Draco paper and docs: google.github.io/draco

Python

The draco pip package (pip install draco) provides encode/decode functions:

python
import draco
import numpy as np

# Encode
vertices = np.array([[0, 0, 0], [1, 0, 0], [0, 1, 0]], dtype=np.float32)
faces = np.array([[0, 1, 2]], dtype=np.uint32)

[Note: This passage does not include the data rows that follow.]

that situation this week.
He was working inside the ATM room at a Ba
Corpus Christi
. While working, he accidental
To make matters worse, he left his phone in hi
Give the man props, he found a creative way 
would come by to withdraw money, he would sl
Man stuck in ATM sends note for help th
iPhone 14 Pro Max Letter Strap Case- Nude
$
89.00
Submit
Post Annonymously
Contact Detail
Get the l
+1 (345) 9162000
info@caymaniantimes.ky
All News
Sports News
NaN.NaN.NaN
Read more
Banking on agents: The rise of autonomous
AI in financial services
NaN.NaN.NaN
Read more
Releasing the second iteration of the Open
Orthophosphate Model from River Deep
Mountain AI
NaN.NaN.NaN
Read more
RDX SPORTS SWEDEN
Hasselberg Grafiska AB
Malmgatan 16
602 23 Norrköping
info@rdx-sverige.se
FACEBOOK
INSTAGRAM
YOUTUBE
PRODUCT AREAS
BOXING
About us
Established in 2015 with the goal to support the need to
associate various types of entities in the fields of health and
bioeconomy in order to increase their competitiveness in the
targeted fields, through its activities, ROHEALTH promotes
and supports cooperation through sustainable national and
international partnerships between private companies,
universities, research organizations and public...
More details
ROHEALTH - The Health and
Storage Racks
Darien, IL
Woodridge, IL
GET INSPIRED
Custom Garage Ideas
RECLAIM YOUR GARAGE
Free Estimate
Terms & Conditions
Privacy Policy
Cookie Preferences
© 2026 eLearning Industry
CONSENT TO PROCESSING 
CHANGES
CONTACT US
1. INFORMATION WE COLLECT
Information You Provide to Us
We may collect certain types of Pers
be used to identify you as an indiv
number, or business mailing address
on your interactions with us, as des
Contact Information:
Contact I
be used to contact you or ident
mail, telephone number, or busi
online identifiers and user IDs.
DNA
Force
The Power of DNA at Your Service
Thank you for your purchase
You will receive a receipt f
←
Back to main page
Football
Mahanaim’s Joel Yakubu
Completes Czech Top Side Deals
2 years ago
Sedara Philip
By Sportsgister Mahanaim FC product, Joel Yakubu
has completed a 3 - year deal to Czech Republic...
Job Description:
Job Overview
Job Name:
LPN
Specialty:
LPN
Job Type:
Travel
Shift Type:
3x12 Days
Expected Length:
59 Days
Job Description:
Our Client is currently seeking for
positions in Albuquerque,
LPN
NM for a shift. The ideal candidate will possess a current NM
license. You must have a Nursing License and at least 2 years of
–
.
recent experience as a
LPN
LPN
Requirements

# quantization_bits controls precision vs size tradeoff
encoded = draco.encode_mesh_to_buffer(
    vertices, faces,
    quantization_bits=14  # default; 10 for aggressive compression
)

# Decode
mesh = draco.decode_buffer_to_mesh(encoded)
decoded_vertices = mesh.points  # (N, 3)
decoded_faces = mesh.faces      # (M, 3)

Quantization bits tradeoff:

  • 14 bits (default): sub-millimeter precision for meter-scale models. Safe for most applications.
  • 12 bits: visible artifacts only on smooth curved surfaces. Good for web delivery.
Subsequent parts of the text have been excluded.